August 7th is Linda Thurston’s birthday. She would have turned 65 this year. Linda Marie Thurston, WRL’s much loved Operations Coordinator, passed away suddenly in late May 2021. We held a celebration of her life last August. And we continue to honor and remember Linda in many ways.
Linda had been preparing for WRL’s 100th Anniversary since the 90th Anniversary! She sent archives to the Swarthmore Peace Collection, put boxes of “vintage” WRL materials aside “for the 100th”, shared ideas on how to reflect on what had, and had not, been done.
Linda believed in the importance of history – of preserving it, learning from it, celebrating and critiquing it. Given the right-wing effort to erase history, it is even more important than ever to embrace it, to share it.
History can give us much needed hope, and an understanding of how to create the change we seek.
In 1996 Linda was interviewed by Renee Rousso for a “Stop Executions Now” special issue of the Amnesty International Magazine. Roussou wrote “Linda’s warmth and passion carry the message of hope that it is possible to have an impact.” Linda told her, “You have to be persistent. There was a time when people thought there would never be an end to slavery. If someone had said that it would be abolished 45 years later, people would have thought they were crazy. But there were enough people who kept believing…”.
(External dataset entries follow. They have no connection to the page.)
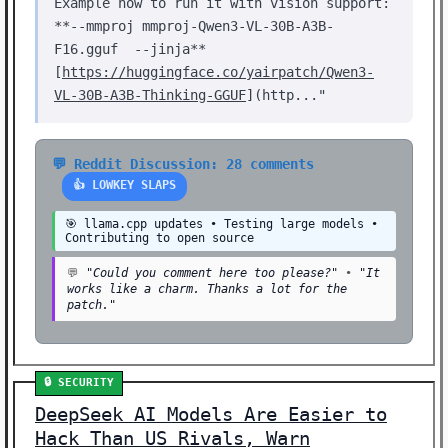
Example how to run it with vision support:
**--mmproj mmproj-Qwen3-VL-30B-A3B-
F16.gguf --jinja**
[
https://huggingface.co/yairpatch/Qwen3-
VL-30B-A3B-Thinking-GGUF
](http..."
💬 Reddit Discussion: 28 comments
👍 LOWKEY SLAPS
🎯 llama.cpp updates • Testing large models •
Contributing to open source
💬
"Could you comment here too please?"
•
"It
works like a charm. Thanks a lot for the
patch."
🔒 SECURITY
DeepSeek AI Models Are Easier to
Hack Than US Rivals, Warn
In 1998 Linda worked on WRL’s “Day Without the Pentagon”, coordinating a rally and action at the Pentagon that took place during WRL’s 75th Anniversary.
In “Stopping the Prison-Industrial Juggernaut” for the January-February 1999 issue of The Nonviolent Activist, Linda wrote:
"When the Nonviolent Activist asked me to write about last fall’s Critical Resistance conference, it came to me that even without the parallels between the prison-industrial complex and the military industrial complex, even with the large number of Nonviolent Activist readers who have been imprisoned, the subject has relevance for the peace activists who read the Nonviolent Activist. We are not only people who are working to end war and militarism, but people working to end violence."
Linda wrote, “Conferences happen all the time. Did the Critical Resistance conference jump start a mass movement for change in this country’s criminal justice system? This remains to be seen.
"There is hope...”
Hope and persistence succeeded.
Linda was interviewed by Matt Meyer for the Fall 2009 WIN Magazine on "Prison Abolition, Political Prisoners, and the Building of Critical Resistance".
Linda continued to work with Critical Resistance (CR), who credits her for coordinating their Northeast Regional Conference in 2001, and seeding prison industrial complex abolition as a strategy. Critical Resistance, now 26, is building an international movement to end the prison industrial complex (PIC) by challenging the belief that caging and controlling people makes us safe. It’s work includes political education, prisoner solidarity, fighting imprisonment, and resisting policing.
CR ended their remembrance of Linda by writing, "In Linda’s owns words, when honoring Malcolm X only days before her passing, “What is remembered, lives.” Linda Thurston, ¡Presente!